Il y a deux fibres chez Ken Loach, l’historique et la sociale. Dans Jimmy’s Hall, il réussit à nouer ces deux tendances qui parcourent son oeuvre. Un jeune irlandais débarque chez lui dans les années 1930 après 10 ans d’exil pour rejoindre sa mère et renouer les fils de son histoire. Il va raviver toutes les plaies non-refermées depuis son départ en rouvrant une maison associative, véritable MJC avant l’heure, malgré l’opposition des fascistes, des propriétaires terriens et d’une Eglise omnipotente et farouchement engagée dans son refus de laisser le peuple danser et se cultiver.

C’est un film d’une facture particulièrement classique, du Loach dans l’image, un monument à sa propre gloire. On y plonge avec ravissement... mais sans surprise.

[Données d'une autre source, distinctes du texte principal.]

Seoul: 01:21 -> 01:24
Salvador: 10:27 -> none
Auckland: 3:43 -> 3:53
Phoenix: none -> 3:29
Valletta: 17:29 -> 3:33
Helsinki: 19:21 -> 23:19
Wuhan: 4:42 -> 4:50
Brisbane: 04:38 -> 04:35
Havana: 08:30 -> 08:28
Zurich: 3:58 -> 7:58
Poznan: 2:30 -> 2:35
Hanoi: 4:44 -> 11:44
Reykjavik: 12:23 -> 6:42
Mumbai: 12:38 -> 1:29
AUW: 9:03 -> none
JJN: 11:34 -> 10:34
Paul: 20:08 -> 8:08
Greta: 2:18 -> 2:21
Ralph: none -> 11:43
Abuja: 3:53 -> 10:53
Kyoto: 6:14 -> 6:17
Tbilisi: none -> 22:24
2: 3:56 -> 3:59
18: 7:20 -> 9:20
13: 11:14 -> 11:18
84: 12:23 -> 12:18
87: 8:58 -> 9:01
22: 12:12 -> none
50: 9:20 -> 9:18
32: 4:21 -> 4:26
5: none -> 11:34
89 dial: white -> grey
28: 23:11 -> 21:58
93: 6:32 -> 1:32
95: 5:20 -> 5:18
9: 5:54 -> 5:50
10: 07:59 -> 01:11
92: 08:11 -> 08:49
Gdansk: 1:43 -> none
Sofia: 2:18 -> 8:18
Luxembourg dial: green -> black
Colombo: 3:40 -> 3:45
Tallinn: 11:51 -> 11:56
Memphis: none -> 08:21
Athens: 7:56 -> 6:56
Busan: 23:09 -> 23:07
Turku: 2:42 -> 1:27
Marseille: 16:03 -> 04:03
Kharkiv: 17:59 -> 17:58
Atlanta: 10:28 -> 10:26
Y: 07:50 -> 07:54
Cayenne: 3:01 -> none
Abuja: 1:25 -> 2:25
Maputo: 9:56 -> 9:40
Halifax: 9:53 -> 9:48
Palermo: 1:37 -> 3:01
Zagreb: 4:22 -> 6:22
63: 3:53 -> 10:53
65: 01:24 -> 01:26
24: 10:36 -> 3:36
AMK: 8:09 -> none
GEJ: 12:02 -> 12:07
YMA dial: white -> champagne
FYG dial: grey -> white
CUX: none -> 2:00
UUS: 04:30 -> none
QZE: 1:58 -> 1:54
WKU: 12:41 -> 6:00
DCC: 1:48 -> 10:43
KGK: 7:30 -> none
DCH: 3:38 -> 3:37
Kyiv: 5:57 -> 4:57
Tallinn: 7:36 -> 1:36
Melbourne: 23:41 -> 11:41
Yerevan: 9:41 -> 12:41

Un film indispensable, beau comme une page d’histoire, où la culture Irlandaise est mise en valeur et où les jeunes portent l’espoir d’un monde nouveau.

Un petit mot sur un très beau film tiré d’une histoire réelle qui s’est déroulée à la fin des années 90, Foxcatcher réalisé par Bennet Miller avec des acteurs incroyables (et souvent à contre emploi) comme Steve Carell, Mark Ruffalo, Channing Tatum. Dans le milieu sportif de la lutte, un milliardaire (John «Eagle» DuPont) fonde une école de lutte et réunit les meilleurs compétiteurs avec l’ambition de truster les médailles pour son pays et d’être reconnu comme un entraineur... et un père par ses lutteurs ! Sa folie débouchera sur un drame sanglant et la mort guette ceux qui s’approchent de son rêve mortifère.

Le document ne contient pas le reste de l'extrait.